Two extinct Eurasian cave lion cubs have been recovered from permafrost on the bank of the Uyandina River, Siberia. Flooding and landslides along the river’s banks in the summer of 2015 revealed an ice lens in which the cubs’ remains were spotted. They are thought to have been only a week or two old at death, as their baby teeth had not yet erupted. But they were the size of full-grown domestic cats.

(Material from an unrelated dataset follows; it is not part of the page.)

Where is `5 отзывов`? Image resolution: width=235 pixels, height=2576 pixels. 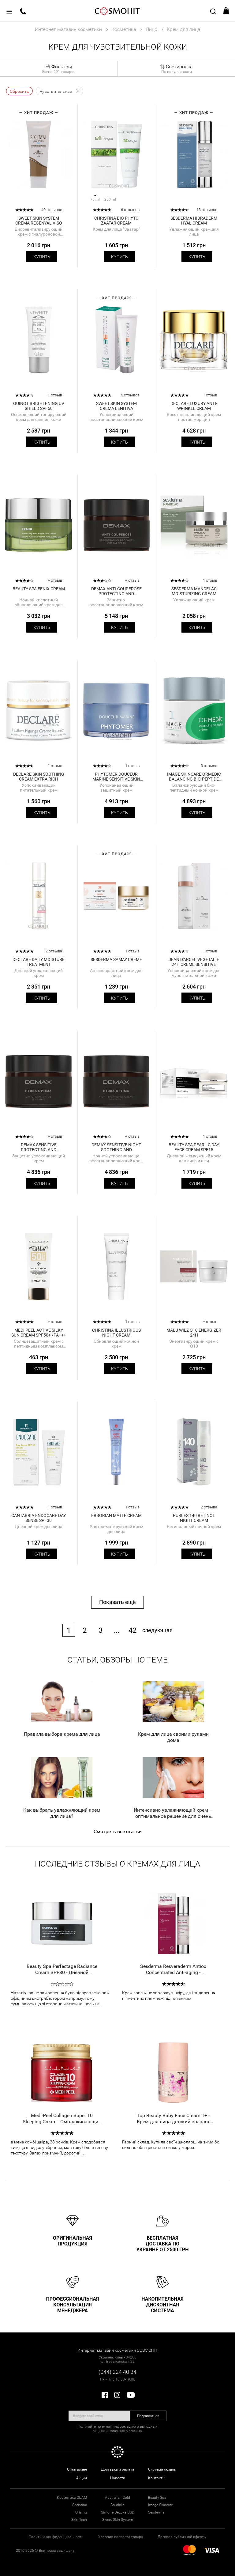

“This find, beyond any doubt, is sensational,” said Dr Albert Protopopov, head of the mammoth fauna studies department of the Yakutian Academy of Sciences. The cubs are “complete with all their body parts: fur, ears, soft tissue and even whiskers.” They are, he claimed, unique in the world, the most complete remains of cave lions ever found. “Possibly, the cubs died in a hole, in a landslide, and afterwards this site was never affected by weather,” said the academic. “This is how we explain such unique preservation of the animals.”1 A South Korean research team have taken samples from one of the exquisitely preserved cubs in the hope of cloning the animal.2
No additional felines needed on the Ark
The Eurasian cave lion, Panthera spelaea, about the size of a modern-day Siberian tiger, once roamed everywhere from the British Isles to the Yukon in Canada. Until now, what was known about cave lions came from cave art, such as their images which adorn the Chauvet Cave in France, from detailed carvings, and from their bones. These were mostly located in caves, hence their name.